Panoptic Quality (PQ):
\[PQ = \underbrace{\frac{\sum_{(p,g) \in TP} \text{IoU}(p, g)}{|TP|}}_{\text{segmentation quality}} \times \underbrace{\frac{|TP|}{|TP| + \frac{1}{2}|FP| + \frac{1}{2}|FN|}}_{\text{recognition quality}}\]Panoptic FPN
Adds a semantic segmentation head alongside the instance segmentation head on top of FPN features. Merges outputs with heuristic rules (things override stuff within detected boxes).
Mask2Former
Cheng et al. (2021). Universal architecture for all three tasks. A Transformer decoder with $N$ learned queries; each query attends to multi-scale features and predicts (class, binary mask).
Masked attention: restricts each query’s attention to the predicted foreground region of the previous layer, not the full feature map. Improves training convergence and prediction quality.
State of the art for panoptic, instance, and semantic segmentation on COCO and ADE20k.

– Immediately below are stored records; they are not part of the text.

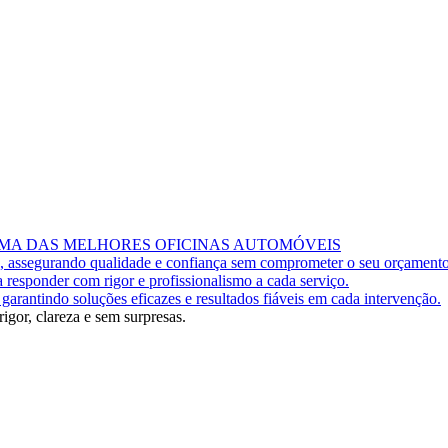
MA DAS MELHORES OFICINAS AUTOMÓVEIS
es, assegurando qualidade e confiança sem comprometer o seu orçamento
 responder com rigor e profissionalismo a cada serviço.
garantindo soluções eficazes e resultados fiáveis em cada intervenção.
igor, clareza e sem surpresas.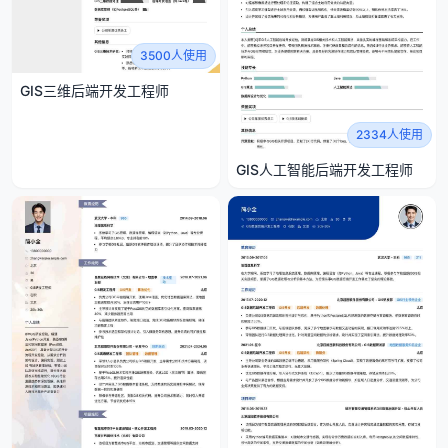
3500人使用
GIS三维后端开发工程师
2334人使用
GIS人工智能后端开发工程师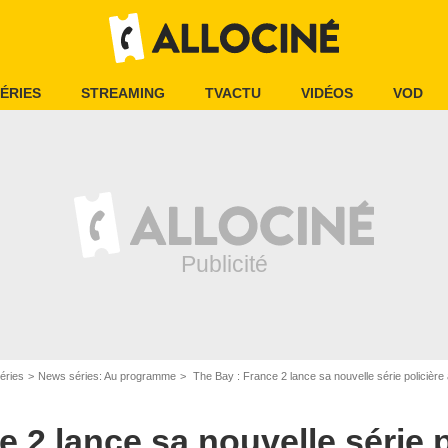
ÉRIES
STREAMING
TVACTU
VIDÉOS
VOD
éries
News séries: Au programme
The Bay : France 2 lance sa nouvelle série policière
 2 lance sa nouvelle série p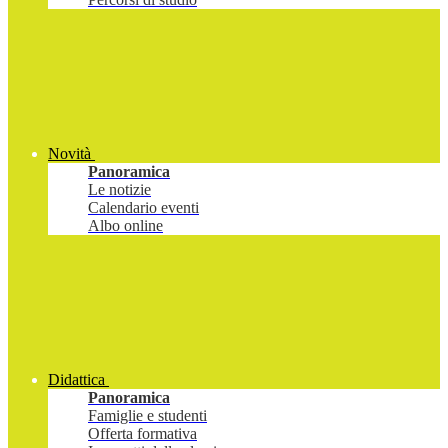
Novità
Panoramica
Le notizie
Calendario eventi
Albo online
Didattica
Panoramica
Famiglie e studenti
Offerta formativa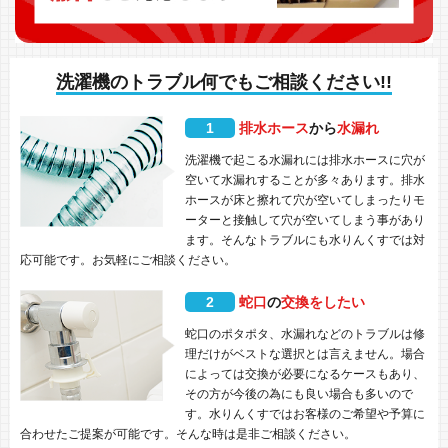
洗濯機のトラブル何でもご相談ください!!
1
排水ホース
から
水漏れ
洗濯機で起こる水漏れには排水ホースに穴が
空いて水漏れすることが多々あります。排水
ホースが床と擦れて穴が空いてしまったりモ
ーターと接触して穴が空いてしまう事があり
ます。そんなトラブルにも水りんくすでは対
応可能です。お気軽にご相談ください。
2
蛇口
の
交換をしたい
蛇口のポタポタ、水漏れなどのトラブルは修
理だけがベストな選択とは言えません。場合
によっては交換が必要になるケースもあり、
その方が今後の為にも良い場合も多いので
す。水りんくすではお客様のご希望や予算に
合わせたご提案が可能です。そんな時は是非ご相談ください。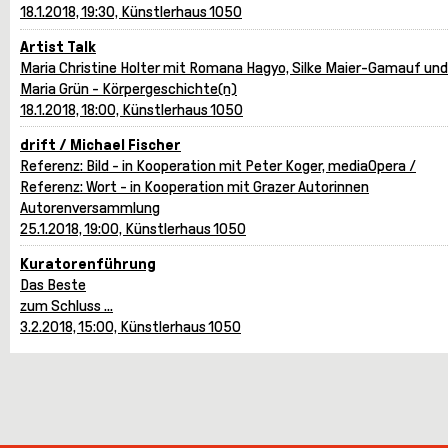
18.1.2018, 19:30, Künstlerhaus 1050
Artist Talk
Maria Christine Holter mit Romana Hagyo, Silke Maier-Gamauf und
Maria Grün - Körpergeschichte(n)
18.1.2018, 18:00, Künstlerhaus 1050
drift / Michael Fischer
Referenz: Bild - in Kooperation mit Peter Koger, mediaOpera /
Referenz: Wort - in Kooperation mit Grazer Autorinnen
Autorenversammlung
25.1.2018, 19:00, Künstlerhaus 1050
Kuratorenführung
Das Beste
zum Schluss ...
3.2.2018, 15:00, Künstlerhaus 1050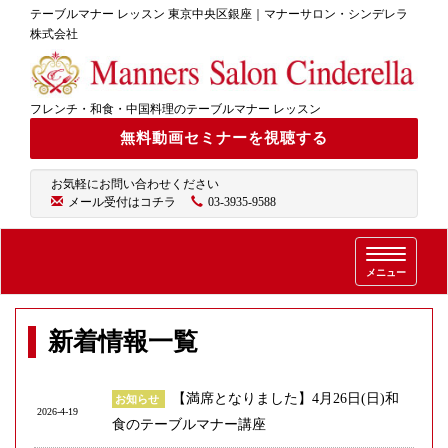
テーブルマナー レッスン 東京中央区銀座｜マナーサロン・シンデレラ
株式会社
フレンチ・和食・中国料理のテーブルマナー レッスン
無料動画セミナーを視聴する
お気軽にお問い合わせください
メール受付はコチラ
03-3935-9588
T
メニュー
o
g
g
新着情報一覧
l
e
n
【満席となりました】4月26日(日)和
お知らせ
a
2026-4-19
v
食のテーブルマナー講座
i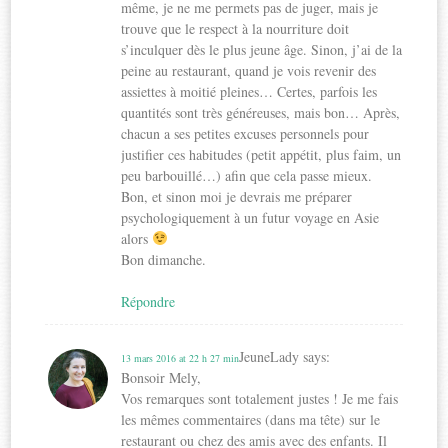
même, je ne me permets pas de juger, mais je
trouve que le respect à la nourriture doit
s’inculquer dès le plus jeune âge. Sinon, j’ai de la
peine au restaurant, quand je vois revenir des
assiettes à moitié pleines… Certes, parfois les
quantités sont très généreuses, mais bon… Après,
chacun a ses petites excuses personnels pour
justifier ces habitudes (petit appétit, plus faim, un
peu barbouillé…) afin que cela passe mieux.
Bon, et sinon moi je devrais me préparer
psychologiquement à un futur voyage en Asie
alors
Bon dimanche.
Répondre
JeuneLady
says:
13 mars 2016 at 22 h 27 min
Bonsoir Mely,
Vos remarques sont totalement justes ! Je me fais
les mêmes commentaires (dans ma tête) sur le
restaurant ou chez des amis avec des enfants. Il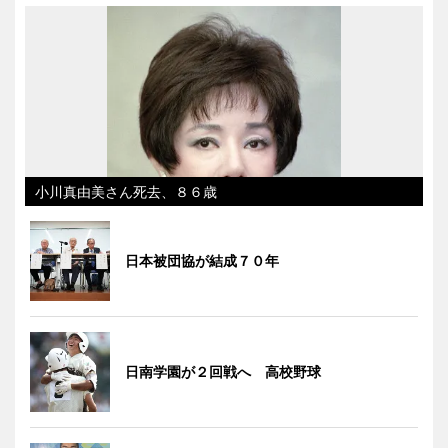
小川真由美さん死去、８６歳
日本被団協が結成７０年
日南学園が２回戦へ 高校野球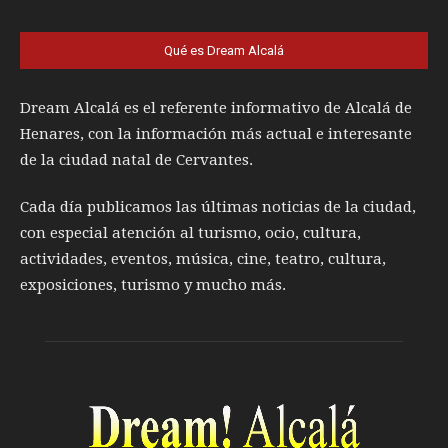
Qué es Dream Alcalá
Dream Alcalá es el referente informativo de Alcalá de
Henares, con la información más actual e interesante
de la ciudad natal de Cervantes.
Cada día publicamos las últimas noticias de la ciudad,
con especial atención al turismo, ocio, cultura,
actividades, eventos, música, cine, teatro, cultura,
exposiciones, turismo y mucho más.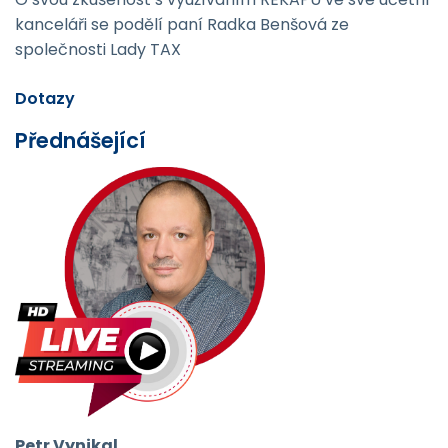
kanceláři se podělí paní Radka Benšová ze
společnosti Lady TAX
Dotazy
Přednášející
Petr Vynikal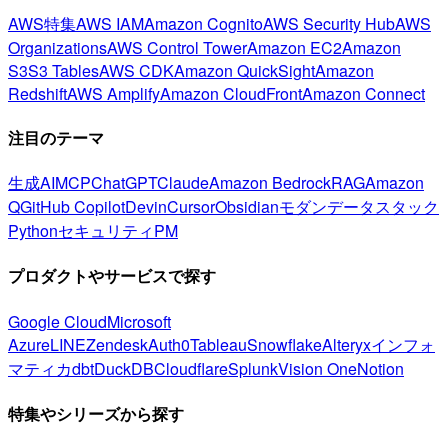
AWS特集
AWS IAM
Amazon Cognito
AWS Security Hub
AWS
Organizations
AWS Control Tower
Amazon EC2
Amazon
S3
S3 Tables
AWS CDK
Amazon QuickSight
Amazon
Redshift
AWS Amplify
Amazon CloudFront
Amazon Connect
注目のテーマ
生成AI
MCP
ChatGPT
Claude
Amazon Bedrock
RAG
Amazon
Q
GitHub Copilot
Devin
Cursor
Obsidian
モダンデータスタック
Python
セキュリティ
PM
プロダクトやサービスで探す
Google Cloud
Microsoft
Azure
LINE
Zendesk
Auth0
Tableau
Snowflake
Alteryx
インフォ
マティカ
dbt
DuckDB
Cloudflare
Splunk
Vision One
Notion
特集やシリーズから探す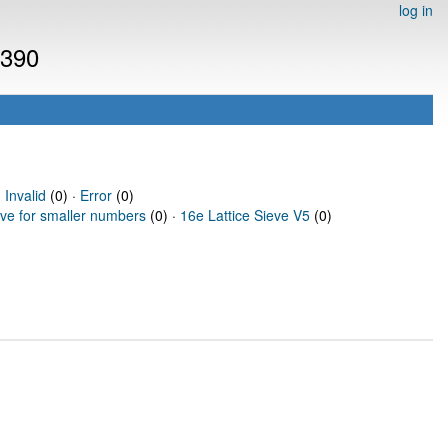
log in
2390
·
Invalid
(0) ·
Error
(0)
eve for smaller numbers
(0) ·
16e Lattice Sieve V5
(0)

Medical Image Segmentation
Challenges: limited labeled data; fine-grained boundaries; 3D volumes (CT/MRI); class imbalance.
3D U-Net: 3D convolutions for volumetric segmentation.
nnU-Net: automated, self-configuring U-Net pipeline. Automatically sets architecture, preprocessing, and training for any medical dataset. Strong empirical baseline; winner of many medical segmentation challenges.
SAM (Segment Anything Model): large-scale pretraining for prompt-based segmentation (point, box, or mask prompt). Zero-shot generalization to arbitrary segmentation tasks.